Please visit the Black Lives Matter website to learn more.
How can you help?
Signing petitions is a free and easy way to show your support for the issues you care about. Take some time to look through the petitions below and add your name.
Making a donation is a powerful way to show your support and affect change. If you are able to contribute financially, here are some links you may find helpful.
Want to donate but don’t have any money? Stream this video – 100% of ad revenue goes to BLM groups (look at comments for rules on how to properly watch and rewatch). There is also a playlist of other similar videos.
There are of course many more petitions you can sign and causes you can donate to.

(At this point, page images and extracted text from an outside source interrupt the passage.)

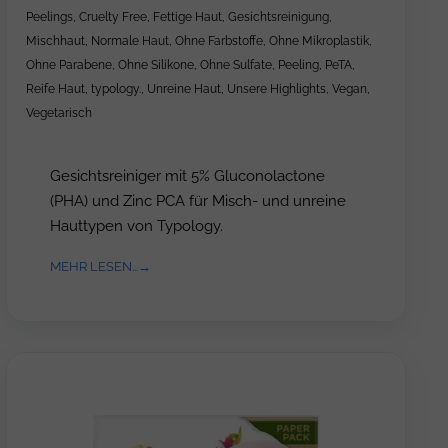
Peelings
,
Cruelty Free
,
Fettige Haut
,
Gesichtsreinigung
,
Mischhaut
,
Normale Haut
,
Ohne Farbstoffe
,
Ohne Mikroplastik
,
Ohne Parabene
,
Ohne Silikone
,
Ohne Sulfate
,
Peeling
,
PeTA
,
Reife Haut
,
typology.
,
Unreine Haut
,
Unsere Highlights
,
Vegan
,
Vegetarisch
Gesichtsreiniger mit 5% Gluconolactone
(PHA) und Zinc PCA für Misch- und unreine
Hauttypen von Typology.
MEHR LESEN...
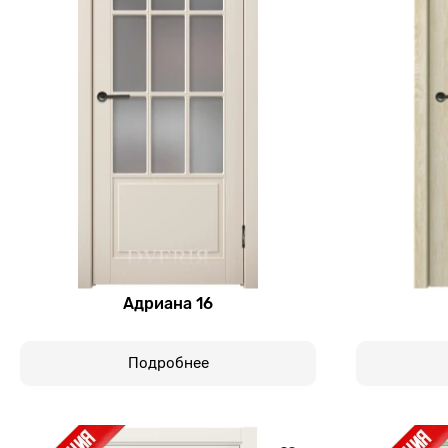
Адриана 16
Подробнее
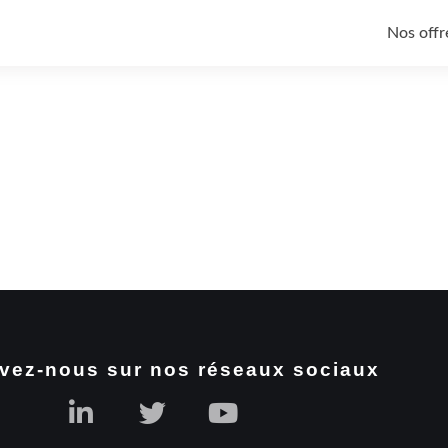
Nos offr
vez-nous sur nos réseaux sociaux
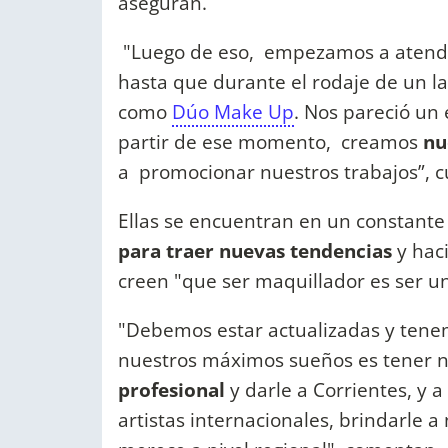
aseguran.
"Luego de eso, empezamos a atende
hasta que durante el rodaje de un l
como
Dúo Make Up
. Nos pareció un
partir de ese momento, creamos
nu
a promocionar nuestros trabajos”, c
Ellas se encuentran en un constant
para traer nuevas tendencias
y hac
creen "que ser maquillador es ser u
"Debemos estar actualizadas y tene
nuestros máximos sueños es tener 
profesional
y darle a Corrientes, y 
artistas internacionales, brindarle a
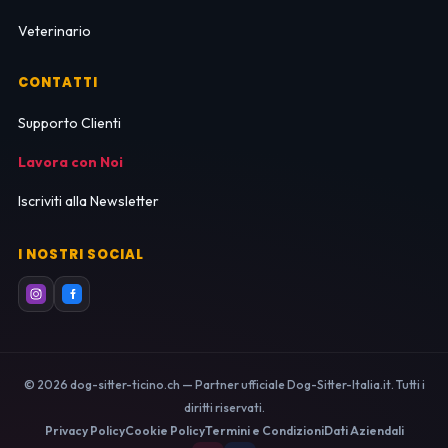
Veterinario
CONTATTI
Supporto Clienti
Lavora con Noi
Iscriviti alla Newsletter
I NOSTRI SOCIAL
© 2026 dog-sitter-ticino.ch — Partner ufficiale Dog-Sitter-Italia.it. Tutti i
diritti riservati.
Privacy Policy
Cookie Policy
Termini e Condizioni
Dati Aziendali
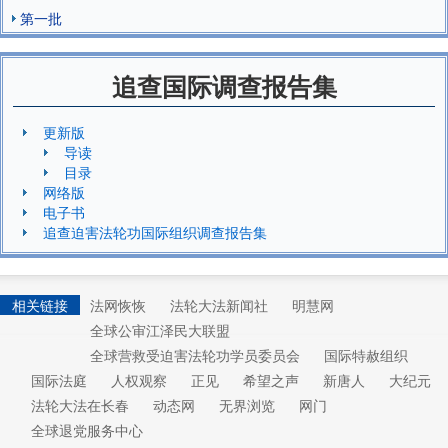
第一批
追查国际调查报告集
更新版
导读
目录
网络版
电子书
追查迫害法轮功国际组织调查报告集
相关链接
法网恢恢
法轮大法新闻社
明慧网
全球公审江泽民大联盟
全球营救受迫害法轮功学员委员会
国际特赦组织
国际法庭
人权观察
正见
希望之声
新唐人
大纪元
法轮大法在长春
动态网
无界浏览
网门
全球退党服务中心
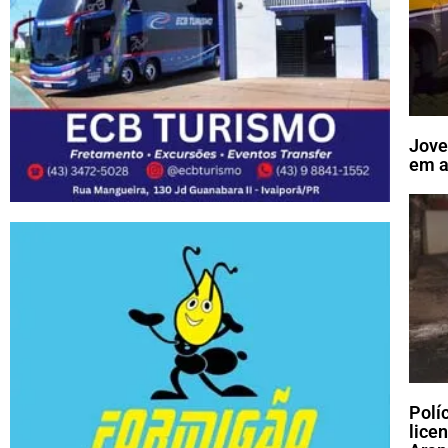
Jove
em a
Polí
lice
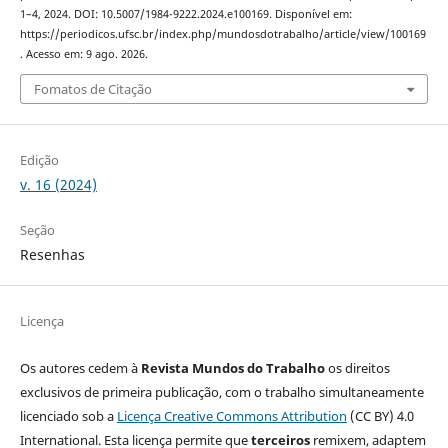
1–4, 2024. DOI: 10.5007/1984-9222.2024.e100169. Disponível em:
https://periodicos.ufsc.br/index.php/mundosdotrabalho/article/view/100169
. Acesso em: 9 ago. 2026.
Fomatos de Citação
Edição
v. 16 (2024)
Seção
Resenhas
Licença
Os autores cedem à
Revista Mundos do Trabalho
os direitos
exclusivos de primeira publicação, com o trabalho simultaneamente
licenciado sob a
Licença Creative Commons Attribution
(CC BY) 4.0
International. Esta licença permite que
terceiros
remixem, adaptem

Click here for a more comprehensive list.
Educate yourselves and others:
Watch videos and documentaries:
Books to read:
- Freedom Is A Constant Struggle by Angela Davis
- Why I’m No Longer Talking to White People About Race by Reni Eddo-Lodge
- The Fire Next Time by James Baldwin
- They Can’t Kill Us All: Ferguson, Baltimore, And A New Era In America’s Racial Justice Movement by Wesley Lowery
- So You Want to Talk about Race by Ijeoma Oluo
- How to be Less Stupid about Race by Crystal M. Fleming
- This Bridge Called my Back: Writings by Radical Women of Colour
- The Autobiography of Malcolm X by Malcolm X and Alex Haley
Browse the Black Cultural Archives
Spread awareness! #BlackLivesMatter
The links and resources above are just a starting point, and are by no means exhaustive. The internet and social media give us an incredible opportunity to learn more and spread awareness, so keep researching and listening and sharing.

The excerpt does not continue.